• _Action item_
Across the records that follow, give the number of lines containing the word "atornillador" and nothing else.

Stored data entries:
◇ ◇ ◇ ◇

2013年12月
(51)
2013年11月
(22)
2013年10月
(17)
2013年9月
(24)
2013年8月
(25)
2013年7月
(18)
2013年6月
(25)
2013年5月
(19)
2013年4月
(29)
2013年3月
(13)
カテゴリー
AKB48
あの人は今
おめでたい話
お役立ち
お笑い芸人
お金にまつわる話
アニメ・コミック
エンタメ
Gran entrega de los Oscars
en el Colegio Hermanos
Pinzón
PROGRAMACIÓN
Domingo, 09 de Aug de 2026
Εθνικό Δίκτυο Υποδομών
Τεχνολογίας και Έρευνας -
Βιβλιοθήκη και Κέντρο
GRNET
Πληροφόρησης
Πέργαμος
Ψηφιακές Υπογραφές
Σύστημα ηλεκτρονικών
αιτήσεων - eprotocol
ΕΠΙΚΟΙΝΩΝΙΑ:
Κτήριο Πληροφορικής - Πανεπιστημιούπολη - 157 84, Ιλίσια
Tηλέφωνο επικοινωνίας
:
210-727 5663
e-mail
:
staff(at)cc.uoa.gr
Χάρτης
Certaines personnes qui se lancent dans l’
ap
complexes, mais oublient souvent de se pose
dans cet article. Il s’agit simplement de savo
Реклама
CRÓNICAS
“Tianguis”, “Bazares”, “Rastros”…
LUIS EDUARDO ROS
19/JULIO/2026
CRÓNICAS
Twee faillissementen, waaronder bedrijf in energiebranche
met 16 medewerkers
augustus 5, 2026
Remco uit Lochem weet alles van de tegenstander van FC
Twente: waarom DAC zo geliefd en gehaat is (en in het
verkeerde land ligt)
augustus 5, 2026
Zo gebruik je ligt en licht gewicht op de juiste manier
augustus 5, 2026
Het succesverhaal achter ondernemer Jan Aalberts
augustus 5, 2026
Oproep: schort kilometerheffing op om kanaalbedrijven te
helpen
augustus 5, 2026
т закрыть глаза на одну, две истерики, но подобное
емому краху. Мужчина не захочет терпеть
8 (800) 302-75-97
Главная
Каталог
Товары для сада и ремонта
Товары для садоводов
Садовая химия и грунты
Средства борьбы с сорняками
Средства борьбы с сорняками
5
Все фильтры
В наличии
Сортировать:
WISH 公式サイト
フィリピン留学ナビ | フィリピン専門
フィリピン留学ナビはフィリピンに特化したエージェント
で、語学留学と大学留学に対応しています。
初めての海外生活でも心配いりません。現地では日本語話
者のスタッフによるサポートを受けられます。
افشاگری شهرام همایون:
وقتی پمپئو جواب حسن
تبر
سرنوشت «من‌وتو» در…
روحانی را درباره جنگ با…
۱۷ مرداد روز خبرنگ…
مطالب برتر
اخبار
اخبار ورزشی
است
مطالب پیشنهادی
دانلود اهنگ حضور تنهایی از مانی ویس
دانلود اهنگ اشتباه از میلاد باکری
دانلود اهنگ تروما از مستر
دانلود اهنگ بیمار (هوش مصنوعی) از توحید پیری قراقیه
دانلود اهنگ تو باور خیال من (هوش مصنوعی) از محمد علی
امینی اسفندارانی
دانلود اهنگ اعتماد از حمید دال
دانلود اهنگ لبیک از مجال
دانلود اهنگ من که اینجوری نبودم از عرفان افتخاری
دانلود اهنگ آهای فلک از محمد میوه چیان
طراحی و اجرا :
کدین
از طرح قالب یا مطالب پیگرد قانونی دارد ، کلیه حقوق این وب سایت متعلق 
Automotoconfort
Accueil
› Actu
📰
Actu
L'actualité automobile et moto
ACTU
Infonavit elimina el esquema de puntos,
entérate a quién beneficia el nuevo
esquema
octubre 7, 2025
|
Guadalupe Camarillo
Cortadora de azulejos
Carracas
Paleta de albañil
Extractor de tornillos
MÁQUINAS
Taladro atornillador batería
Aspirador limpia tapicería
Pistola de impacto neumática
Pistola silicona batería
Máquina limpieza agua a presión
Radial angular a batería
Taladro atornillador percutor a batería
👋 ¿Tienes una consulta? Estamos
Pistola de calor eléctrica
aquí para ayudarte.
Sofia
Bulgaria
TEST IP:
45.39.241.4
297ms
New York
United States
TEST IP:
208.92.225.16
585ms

◇ ◇ ◇ ◇

• _Answer space_
2